#### What is expected
Retype word for word the stretch of entries below from the line that has "seconda del tuo itinerario." through the line that has "O Colégio Notarial", and omit the pictures.

• • • • • • •

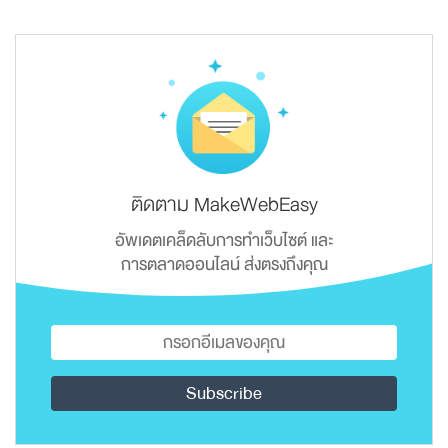
ติดตาม MakeWebEasy
อัพเดตเคล็ดลับการทำเว็บไซต์ และ
การตลาดออนไลน์ ส่งตรงถึงคุณ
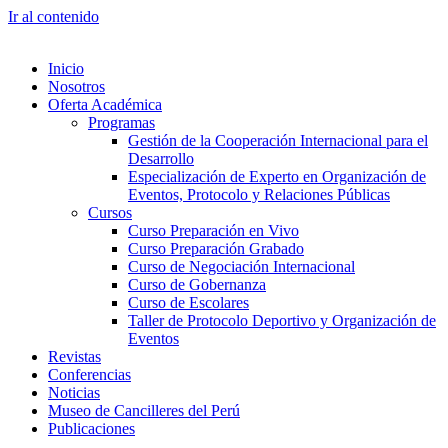
Ir al contenido
Inicio
Nosotros
Oferta Académica
Programas
Gestión de la Cooperación Internacional para el
Desarrollo
Especialización de Experto en Organización de
Eventos, Protocolo y Relaciones Públicas
Cursos
Curso Preparación en Vivo
Curso Preparación Grabado
Curso de Negociación Internacional
Curso de Gobernanza
Curso de Escolares
Taller de Protocolo Deportivo y Organización de
Eventos
Revistas
Conferencias
Noticias
Museo de Cancilleres del Perú
Publicaciones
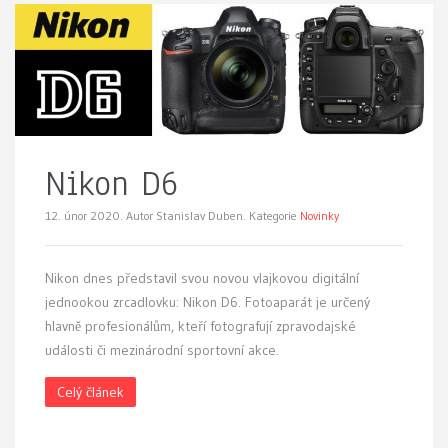
Nikon D6
12. únor 2020.
Autor Stanislav Duben. Kategorie
Novinky
Nikon dnes představil svou novou vlajkovou digitální
jednookou zrcadlovku: Nikon D6. Fotoaparát je určený
hlavně profesionálům, kteří fotografují zpravodajské
události či mezinárodní sportovní akce.
Celý článek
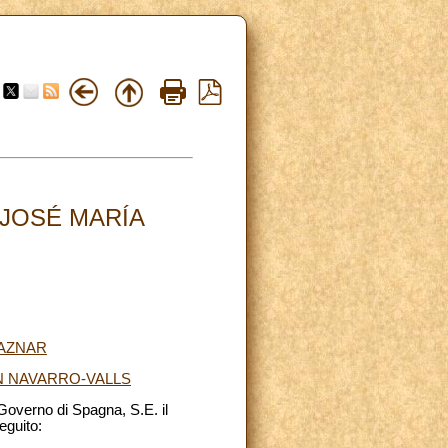
 JOSÉ MARÍA
 AZNAR
ÍN NAVARRO-VALLS
 Governo di Spagna, S.E. il
eguito:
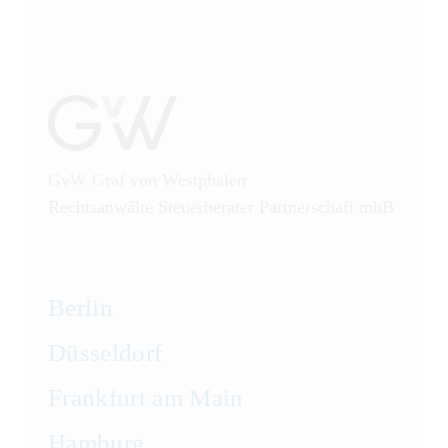
GvW Graf von Westphalen
Rechtsanwälte Steuerberater Partnerschaft mbB
Berlin
Düsseldorf
Frankfurt am Main
Hamburg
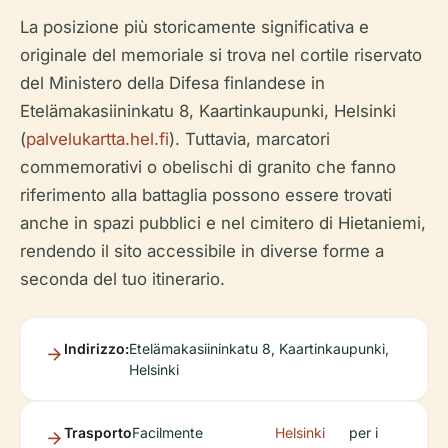
La posizione più storicamente significativa e
originale del memoriale si trova nel cortile riservato
del Ministero della Difesa finlandese in
Etelämakasiininkatu 8, Kaartinkaupunki, Helsinki
(
palvelukartta.hel.fi
). Tuttavia, marcatori
commemorativi o obelischi di granito che fanno
riferimento alla battaglia possono essere trovati
anche in spazi pubblici e nel cimitero di Hietaniemi,
rendendo il sito accessibile in diverse forme a
seconda del tuo itinerario.
Indirizzo:
Etelämakasiininkatu 8, Kaartinkaupunki,
Helsinki
Trasporto
Facilmente
Helsinki
per i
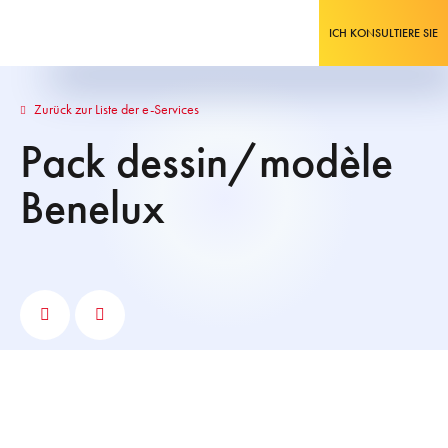
ICH KONSULTIERE SIE
Zurück zur Liste der e-Services
Pack dessin/modèle
Benelux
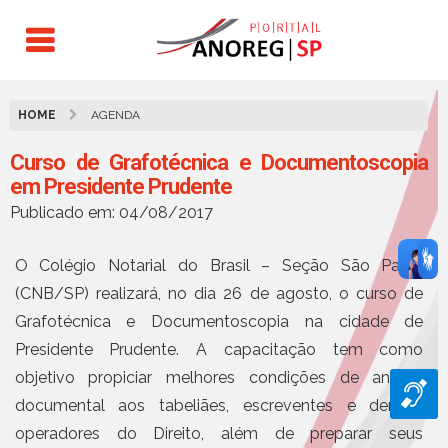
HOME
AGENDA
Curso de Grafotécnica e Documentoscopia
em Presidente Prudente
Publicado em: 04/08/2017
O Colégio Notarial do Brasil – Seção São Paulo
(CNB/SP) realizará, no dia 26 de agosto, o curso de
Grafotécnica e Documentoscopia na cidade de
Presidente Prudente. A capacitação tem como
objetivo propiciar melhores condições de análise
documental aos tabeliães, escreventes e demais
operadores do Direito, além de preparar seus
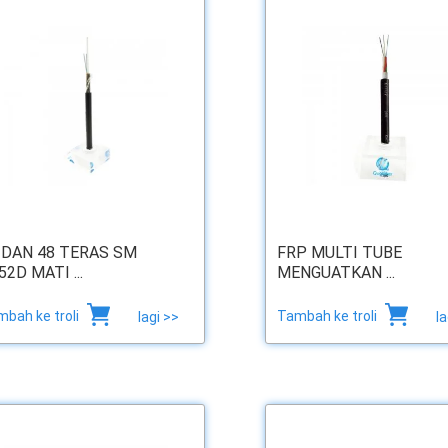
 DAN 48 TERAS SM
FRP MULTI TUBE
52D MATI ...
MENGUATKAN ...
bah ke troli
Tambah ke troli
lagi >>
la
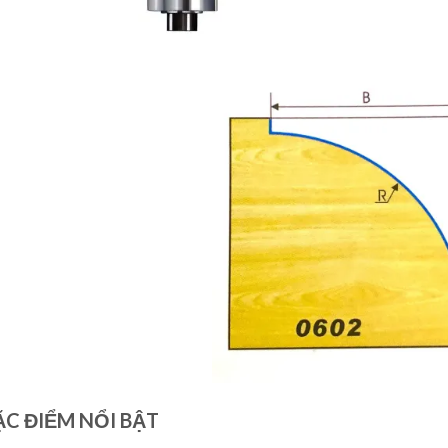
ẶC ĐIỂM NỔI BẬT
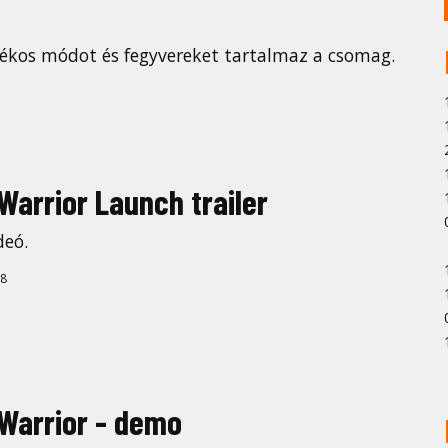
tékos módot és fegyvereket tartalmaz a csomag.
Warrior Launch trailer
deó.
8
 Warrior - demo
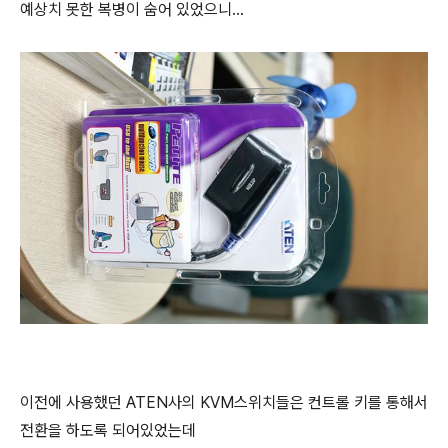
예상치 못한 복병이 숨어 있었으니...
이전에 사용했던 ATEN사의 KVM스위치들은 컨트롤 키를 통해서
전환을 하도록 되어있었는데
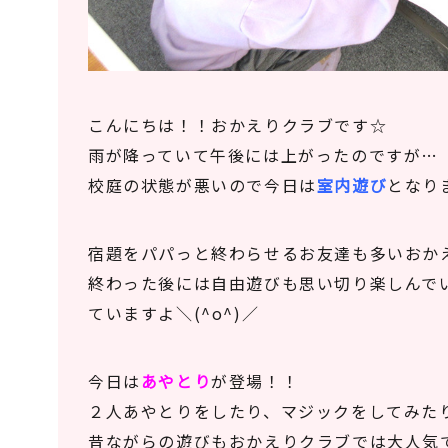
こんにちは！！おかえりクラブです☆
雨が降っていて午後には上がったのですが…
校庭の状態が悪いので今日は
室内遊び
となりま
宿題をパパっと終わらせるお友達も多いおかえり
終わった後には自由遊びも思い切り楽しんで
ていますよ＼(^o^)／
今日は
あやとり
が登場！！
２人あやとりをしたり、マジックをしてみたり(*
昔ながらの遊びもおかえりクラブでは大人気です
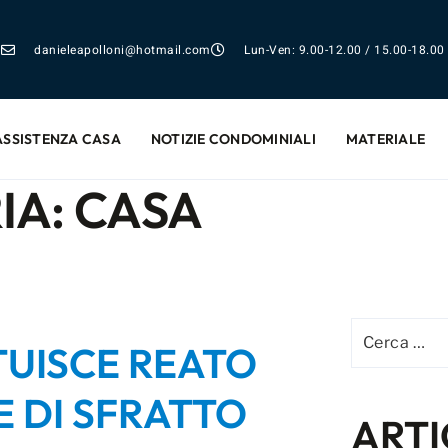
danieleapolloni@hotmail.com
Lun-Ven: 9.00-12.00 / 15.00-18.00
ASSISTENZA CASA
NOTIZIE CONDOMINIALI
MATERIALE
IA:
CASA
TUISCE REATO
 DI SFRATTO
ARTI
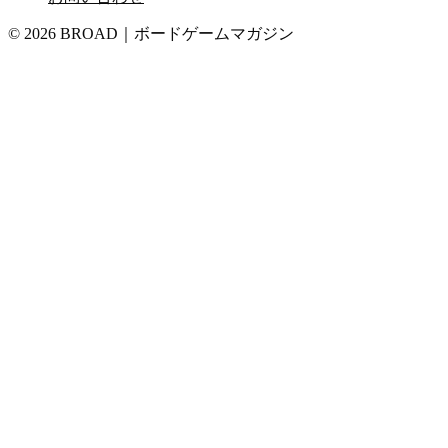
© 2026 BROAD｜ボードゲームマガジン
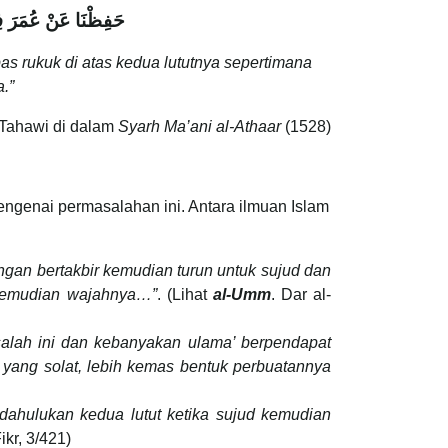
حَفِظْنَا عَنْ عُمَرَ فِي ص
as rukuk di atas kedua lututnya sepertimana
.”
-Tahawi di dalam
Syarh Ma’ani al-Athaar
(1528)
mengenai permasalahan ini. Antara ilmuan Islam
ngan bertakbir kemudian turun untuk sujud dan
 kemudian wajahnya…”
. (Lihat
al-Umm
. Dar al-
alah ini dan kebanyakan ulama’ berpendapat
yang solat, lebih kemas bentuk perbuatannya
ahulukan kedua lutut ketika sujud kemudian
Fikr, 3/421)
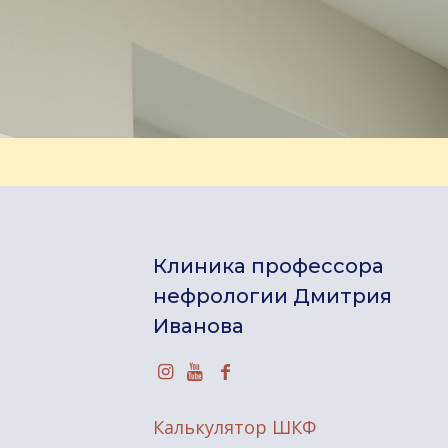
Клиника профессора
нефрологии Дмитрия
Иванова
Калькулятор ШКФ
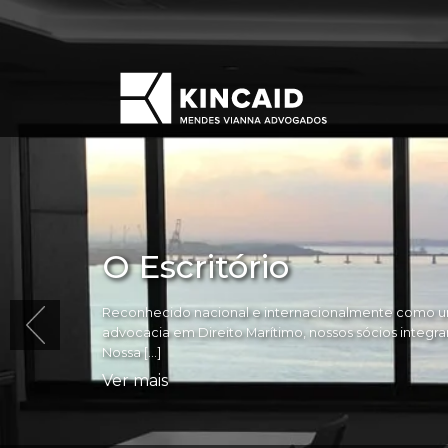
O Escritório
Reconhecido nacional e internacionalmente como um
advocacia em Direito Marítimo, nossos sócios integram 
Nossa […]
Ver mais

• • • • • • •

#### Exercise result
seconda del tuo itinerario.
Indirizzo:
Etelämakasiininkatu 8, Kaartinkaupunki,
Helsinki
Trasporto
Facilmente
Helsinki
per i
ICH KONSULTIERE SIE
Zurück zur Liste der e-Services
Pack dessin/modèle
Benelux
HOME
AGENDA
Curso de Grafotécnica e Documentoscopia
em Presidente Prudente
Publicado em: 04/08/2017
O Colégio Notarial do Brasil – Seção São Paulo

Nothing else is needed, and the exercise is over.